Welcome To the Copper Fox Metals Inc. HUB On AGORACOM

CUU own 25% Schaft Creek: proven/probable min. reserves/940.8m tonnes = 0.27% copper, 0.19 g/t gold, 0.018% moly and 1.72 g/t silver containing: 5.6b lbs copper, 5.8m ounces gold, 363.5m lbs moly and 51.7m ounces silver; (Recoverable CuEq 0.46%)

Free
Message: Follow-up to my post on Don- The Q1 transcript

All questions and answers based on Satellite Assets

– Emily Chieng – Goldman Sachs & Co. LLC>: That’s really helpful color. And then maybe just one follow-up, if I may. On the copper price environment and positive demand trends that you’ve seen for the green metal and, certainly, QB2 delivering into that should be a very exciting time. But as you think about your longer-term organic portfolio, is there a need to accelerate any of the other growth projects that you have? Or from a tech perspective, would you rather see how the copper price environment plays out for a little while longer, enjoy the free cash flow harvest, and then make those decisions?

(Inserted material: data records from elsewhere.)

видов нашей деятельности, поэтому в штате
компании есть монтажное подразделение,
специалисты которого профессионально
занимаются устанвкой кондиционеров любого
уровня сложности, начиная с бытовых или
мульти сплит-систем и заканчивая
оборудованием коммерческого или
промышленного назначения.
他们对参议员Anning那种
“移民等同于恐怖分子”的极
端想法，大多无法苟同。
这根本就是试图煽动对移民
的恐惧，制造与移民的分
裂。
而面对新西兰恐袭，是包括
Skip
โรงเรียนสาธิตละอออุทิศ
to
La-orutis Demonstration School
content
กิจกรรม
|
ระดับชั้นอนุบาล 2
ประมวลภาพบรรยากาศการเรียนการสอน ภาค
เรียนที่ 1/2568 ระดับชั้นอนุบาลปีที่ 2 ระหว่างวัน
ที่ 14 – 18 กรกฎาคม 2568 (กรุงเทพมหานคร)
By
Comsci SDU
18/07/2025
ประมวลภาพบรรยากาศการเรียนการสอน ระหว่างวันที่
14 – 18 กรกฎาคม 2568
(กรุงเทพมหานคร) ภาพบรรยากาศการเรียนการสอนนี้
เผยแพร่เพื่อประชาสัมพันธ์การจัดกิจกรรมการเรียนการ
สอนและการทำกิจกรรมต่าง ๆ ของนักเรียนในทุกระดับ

<A – Don Lindsay – Teck Resources Ltd.>: Let me speak to that. We don’t need to see the copper price play out any longer. We have confidence in the long-term copper price that the market is going to need those projects. So, that wouldn’t be the limiting factor. The limiting factor at this stage at which each of the projects are at, so, for example, QB2 is obviously going to be finished next year. Even if we wanted to go ahead with QB3, the earliest we could sanction that is probably beginning of 2026 because we have to finish the pre-feasibility study that it’s in now, then feasibility, then file for the SEIA and so on. If everything went perfectly, you might be able to do it three to six months faster. But nothing ever does go perfectly.

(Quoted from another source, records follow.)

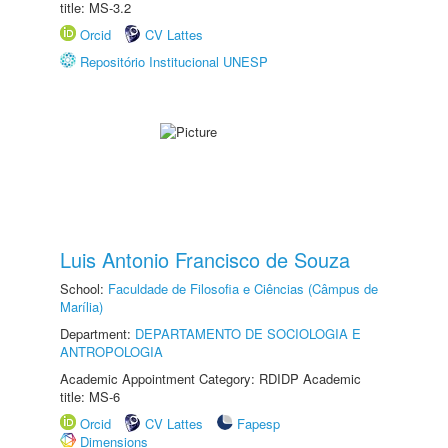
title: MS-3.2
Orcid
CV Lattes
Repositório Institucional UNESP
Luis Antonio Francisco de Souza
School:
Faculdade de Filosofia e Ciências (Câmpus de
Marília)
Department:
DEPARTAMENTO DE SOCIOLOGIA E
ANTROPOLOGIA
Academic Appointment Category: RDIDP Academic
title: MS-6
Orcid
CV Lattes
Fapesp
Dimensions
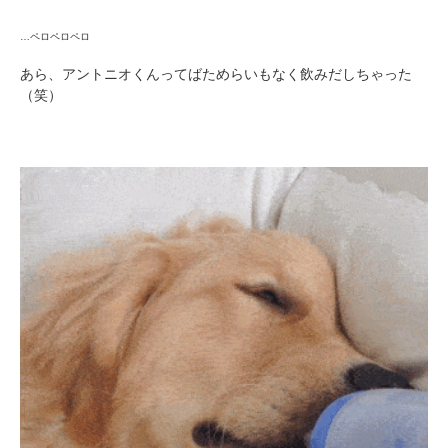
…ペロペロペロ
あら、アントニオくんってばためらいもなく飲みだしちゃった
（笑）
PECOアプリをダウンロード済みの方
アプリで開く
閉じる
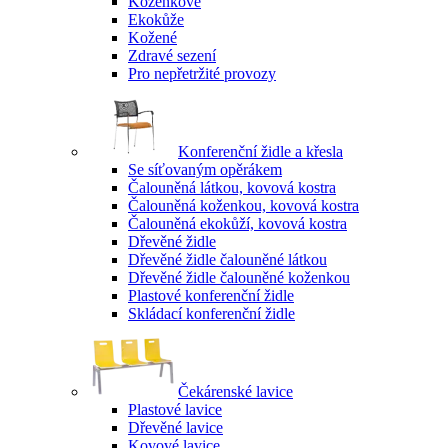
Koženkové
Ekokůže
Kožené
Zdravé sezení
Pro nepřetržité provozy
Konferenční židle a křesla
Se síťovaným opěrákem
Čalouněná látkou, kovová kostra
Čalouněná koženkou, kovová kostra
Čalouněná ekokůží, kovová kostra
Dřevěné židle
Dřevěné židle čalouněné látkou
Dřevěné židle čalouněné koženkou
Plastové konferenční židle
Skládací konferenční židle
Čekárenské lavice
Plastové lavice
Dřevěné lavice
Kovové lavice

So, there’s going to be a gap between when QB2 starts off next year of probably three full years of very, very strong free cash flows. And even when QB3 is sanctioned, the first equity capital comes from our partners and then project finance. So, Teck wouldn’t have to come up with any funding till 2027 or 2028. So, there’s a long stretch where there should be very, very strong cash flows available to return to shareholders.

The other projects, Zafranal, the feasibility is finished, but there’s a lot of optimization going on. Peru, still locked down and I saw earlier that that’s likely to stay until September. So, the earliest anybody who wanted to partner with us there could go visit it, it’s not for several months yet. San Nicolás, we’ve just finished the pre-feasibility study, which we’ll be publishing in due course. We’re just working on some final questions. And that’s one that maybe could be built during the period between QB2 and QB3. We’d probably have a partner build that for us, so again we wouldn’t have to come up with any capital.

The market will need the projects, but the project themselves have to go through the stage gate process until they’re ready to be built. So, that’s really the state of affairs. And that’s the same worldwide, by the way. You look at all the list of projects, there’s about four or five that are already under construction coming on in the next two years. And then after that, there’s a long period when there’s quite a gap that’s going to open up.

<Q – Emily Chieng – Goldman Sachs & Co. LLC>: Great. That’s perfect. Thank you.

<A – Don Lindsay – Teck Resources Ltd.>: There is a consultant’s research report out a couple of days ago calling for a 4.5 million tonne gap between supply and demand by 2030. That’s 15 QB2s. They’re just not around.

 

– Timna Tanners – BofA Securities, Inc.>: All right. That makes a lot of sense. Thank you for that. And then on the project, the Satellite Project, you just went through and explained that the earliest sanctioning for QB2 will be 2026 and Zafranal needs to go – has done the feasibility in San Nicolás has potentially further. But can you just go through and give us earliest projection and what are the gaps in the projects, if you could? Because you had also said that Teck is in a favorable position to start earlier than other companies. So, I’d just like to understand that timing a little better. Thank you.

Don Lindsay – Teck Resources Ltd.>: That’s a fairly detailed question. What I’m going to suggest is that – what’s the best way to handle – because there’s eight projects really and all different timetables because there are different levels of development from prefeasibility, feasibility, and so on. And the permitting in different countries takes a different length of time. I think what we’ll probably do is put up a packaged answer to that and get it out to the market generally in some form between now and the next quarterly. And certainly, at Investor Day, we’ll be going through that, those plans in detail. But it would be a very long answer, and it would only generate a whole bunch more questions if we try to go through the whole list today.

<Q – Timna Tanners – BofA Securities, Inc.>: Okay.

<A – Don Lindsay – Teck Resources Ltd.>: Certainly appreciate the question. And we, in due

course, will get you a more reasonable answer.

– Lucas Pipes – B. Riley Securities, Inc.>: Réal, I really appreciate all this detail. My second question is along the lines of copper, Project Satellite, etcetera, and when I think back to a few years back, it seemed like those – some of those projects were a potential monetization targets. It sounds very different today, obviously. And what I wondered, in terms of strategy going forward, would you be going so far as to be inquisitive on the M&A side when it comes to copper project specifically? And if so, where would you be looking?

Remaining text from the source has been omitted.